Chacina de Unaí: STJ mantém prisão de condenado que ficou foragido e tinha passaporte falso | Minas Gerais

Empresário Hugo Alves Pimenta, que fechou acordo de delação premiada com o MPF, foi condenado pela Justiça — Foto: Foto: TV Globo/Reprodução

A defesa de Pimenta buscava reverter uma decisão monocrática do vice-presidente do STJ, ministro Og Fernandes, que já havia negado a suspensão da execução provisória da pena — ou seja, negou o pedido dos advogados de que ele fosse solto enquanto todas as instâncias não se esgotassem.

A defesa do empresário alegou que a prisão provisória deveria ser suspensa até que houvesse julgamento do recurso dele no Supremo Tribunal Federal (STF) — esgotando, assim, os recursos.

A Corte Especial do STJ, entretanto, negou o pedido, afirmando que decisões individuais sobre suspensões de penas são de competência exclusiva do próprio STF. Com isso, Pimenta segue preso.

Chacina de Unaí — Foto: Reprodução/TV Globo

Em setembro de 2023, a Quinta Turma do STJ determinou o início do cumprimento provisório das penas dos envolvidos no crime, mesmo antes de esgotados todos os recursos.

A decisão teve como base um entendimento do Supremo Tribunal Federal (STF), que prevê detenção para condenações de 15 anos ou mais feitas por júri.

A defesa de Pimenta recorreu, pedindo a suspensão desse cumprimento provisório das penas, mas teve o recurso negado pelo ministro Og Fernandes.

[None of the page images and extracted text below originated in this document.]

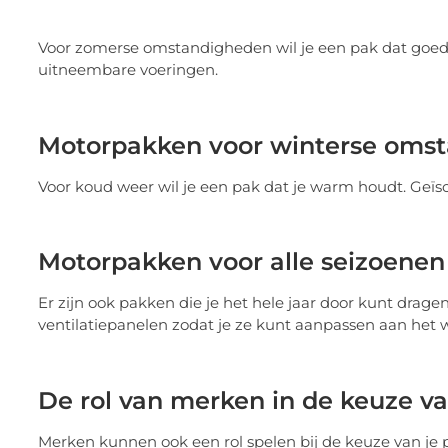
Voor zomerse omstandigheden wil je een pak dat goed 
uitneembare voeringen.
Motorpakken voor winterse oms
Voor koud weer wil je een pak dat je warm houdt. Geïso
Motorpakken voor alle seizoenen
Er zijn ook pakken die je het hele jaar door kunt dr
ventilatiepanelen zodat je ze kunt aanpassen aan het 
De rol van merken in de keuze v
Merken kunnen ook een rol spelen bij de keuze van j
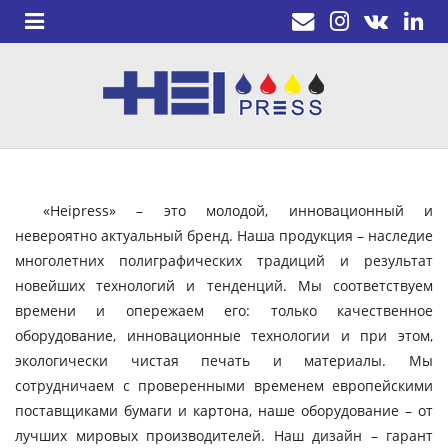
«Heipress» – это молодой, инновационный и
невероятно актуальный бренд. Наша продукция – наследие
многолетних полиграфических традиций и результат
новейших технологий и тенденций. Мы соответствуем
времени и опережаем его: только качественное
оборудование, инновационные технологии и при этом,
экологически чистая печать и материалы. Мы
сотрудничаем с проверенными временем европейскими
поставщиками бумаги и картона, наше оборудование – от
лучших мировых производителей. Наш дизайн – гарант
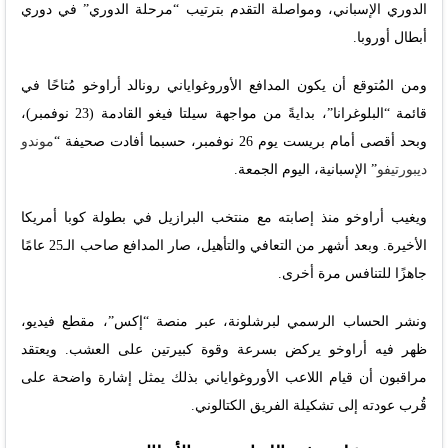
الدوري الإسباني، ومواصلة التقدم بترتيب “مرحلة الدوري” في دوري
أبطال أوروبا.
ومن المُتوقع أن يكون المدافع الأوروغواياني رونالد أراوخو مُتاحًا في
قائمة “البلوغرانا”، بدايةً من مواجهة سيلتا فيغو القادمة (23 نوفمبر)،
وبحد أقصى أمام بريست يوم 26 نوفمبر، حسبما أفادت صحيفة “
موندو
ديبورتيفو
” الإسبانية، اليوم الجمعة.
ويغيب أراوخو منذ إصابته مع منتخب البرازيل في بطولة كوبا أمريكا
الأخيرة. وبعد أشهر من التعافي والتأهيل، صار المدافع صاحب الـ25 عامًا
جاهزًا للتنافس مرة أخرى.
ونشر الحساب الرسمي لبرشلونة، عبر منصة “إكس”، مقطع فيديو،
ظهر فيه أراوخو يركض بسرعة وقوة كبيرتين على العشب. ويعتقد
مراقبون أن قيام اللاعب الأوروغواياني بذلك يمثل إشارة واضحة على
قُرب عودته إلى تشكيلة الفريق الكتالوني.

A decisão da Corte Especial manteve esse entendimento.

Agora, o caso deve seguir para o Supremo Tribunal Federal (STF), ainda sem previsão de julgamento.

Fazendeiros Antério Mânica (à direita) e Norberto Mânica (à esquerda) — Foto: g1 Minas Gerais

Em janeiro de 2004, quatro funcionários do Ministério do Trabalho estavam a caminho de uma fiscalização em propriedades rurais da cidade de Unaí, na Região Noroeste de Minas Gerais, quando foram alvos de uma emboscada.

Os três auditores fiscais Erastóstenes de Almeida Gonçalves, João Batista Soares, Nelson José da Silva e o motorista Ailton Pereira de Oliveira foram assassinados. Os profissionais iriam apurar denúncias de trabalho escravo contra poderosos fazendeiros da região.

Os irmãos Antério Mânica, ex-prefeito da cidade, e Norberto Mânica foram condenados como os mandantes do crime. Antério está preso em Unaí. Ele foi condenado a 89 anos de prisão. Norberto segue foragido.